Start of RECORDS TO PROCESS

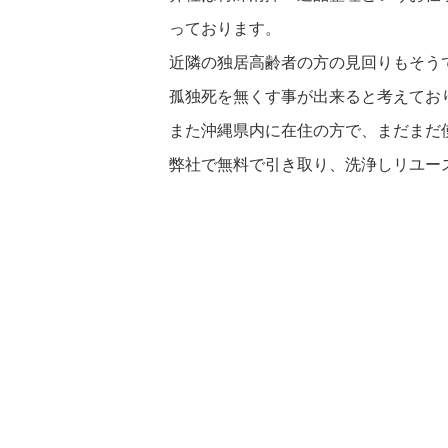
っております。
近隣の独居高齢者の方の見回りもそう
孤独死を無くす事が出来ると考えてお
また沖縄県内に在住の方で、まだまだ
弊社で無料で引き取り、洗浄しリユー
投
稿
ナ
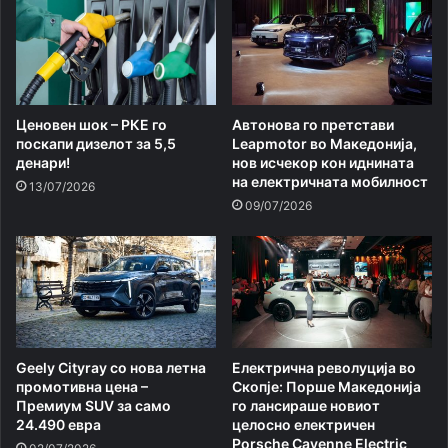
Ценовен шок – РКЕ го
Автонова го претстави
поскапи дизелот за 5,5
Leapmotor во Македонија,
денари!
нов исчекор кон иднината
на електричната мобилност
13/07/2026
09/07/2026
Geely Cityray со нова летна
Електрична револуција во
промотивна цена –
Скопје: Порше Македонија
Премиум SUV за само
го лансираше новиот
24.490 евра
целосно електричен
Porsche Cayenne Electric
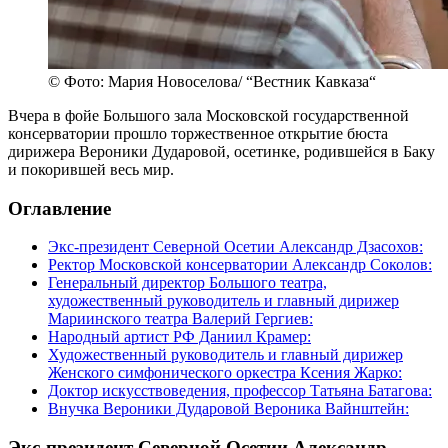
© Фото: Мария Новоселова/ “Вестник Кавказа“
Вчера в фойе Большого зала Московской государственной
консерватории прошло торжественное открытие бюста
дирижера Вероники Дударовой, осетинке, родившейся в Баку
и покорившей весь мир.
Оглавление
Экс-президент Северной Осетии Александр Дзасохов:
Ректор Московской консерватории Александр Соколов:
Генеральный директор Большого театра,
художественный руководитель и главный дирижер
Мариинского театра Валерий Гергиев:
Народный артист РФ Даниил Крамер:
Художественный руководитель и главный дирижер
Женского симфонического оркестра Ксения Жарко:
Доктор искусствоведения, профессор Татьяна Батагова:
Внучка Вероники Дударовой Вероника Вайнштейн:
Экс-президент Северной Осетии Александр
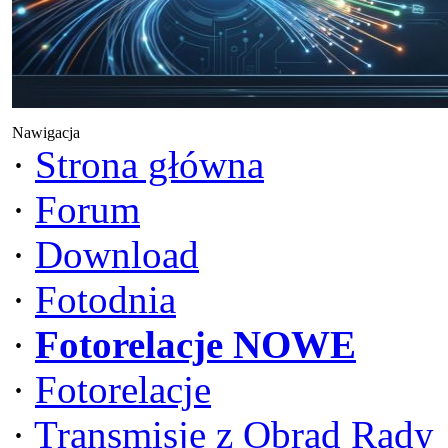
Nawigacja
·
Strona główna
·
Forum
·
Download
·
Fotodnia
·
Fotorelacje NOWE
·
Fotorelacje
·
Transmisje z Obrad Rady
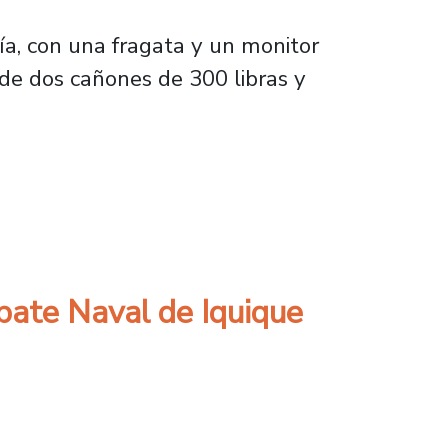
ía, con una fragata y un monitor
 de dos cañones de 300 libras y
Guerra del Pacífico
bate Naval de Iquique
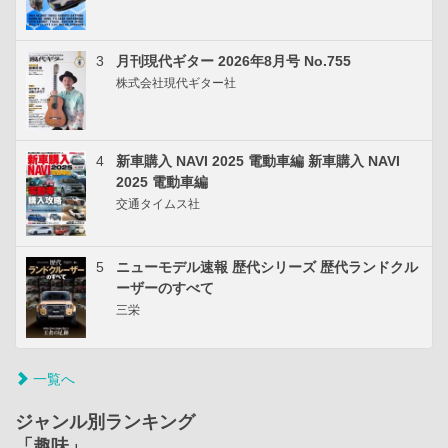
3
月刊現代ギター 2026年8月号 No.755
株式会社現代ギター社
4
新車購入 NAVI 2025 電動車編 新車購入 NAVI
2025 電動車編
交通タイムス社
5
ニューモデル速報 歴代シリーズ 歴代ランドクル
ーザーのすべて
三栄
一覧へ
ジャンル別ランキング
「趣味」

End of RECORDS TO PROCESS
Start of RECORDS TO PROCESS

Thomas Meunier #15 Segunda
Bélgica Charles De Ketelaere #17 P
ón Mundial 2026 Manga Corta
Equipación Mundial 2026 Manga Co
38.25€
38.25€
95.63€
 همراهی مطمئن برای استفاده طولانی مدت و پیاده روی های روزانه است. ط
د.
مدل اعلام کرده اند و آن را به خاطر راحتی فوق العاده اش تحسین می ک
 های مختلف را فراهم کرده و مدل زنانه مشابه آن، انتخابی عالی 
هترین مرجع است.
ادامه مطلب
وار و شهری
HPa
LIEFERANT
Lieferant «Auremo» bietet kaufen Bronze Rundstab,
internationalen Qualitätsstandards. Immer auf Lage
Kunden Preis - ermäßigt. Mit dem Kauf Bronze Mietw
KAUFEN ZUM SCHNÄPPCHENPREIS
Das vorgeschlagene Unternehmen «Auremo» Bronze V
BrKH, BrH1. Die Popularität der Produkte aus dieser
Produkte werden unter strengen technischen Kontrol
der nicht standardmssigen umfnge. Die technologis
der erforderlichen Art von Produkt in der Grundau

End of RECORDS TO PROCESS

**THE TASK:**
Nothing but the lines above from the one containing "KAUFEN ZUM SCHNÄPPCHENPREIS" through the one containing "der erforderlichen Art" should appear in the answer, each repeated exactly.

**WORKED SOLUTION:**
KAUFEN ZUM SCHNÄPPCHENPREIS
Das vorgeschlagene Unternehmen «Auremo» Bronze V
BrKH, BrH1. Die Popularität der Produkte aus dieser
Produkte werden unter strengen technischen Kontrol
der nicht standardmssigen umfnge. Die technologis
der erforderlichen Art von Produkt in der Grundau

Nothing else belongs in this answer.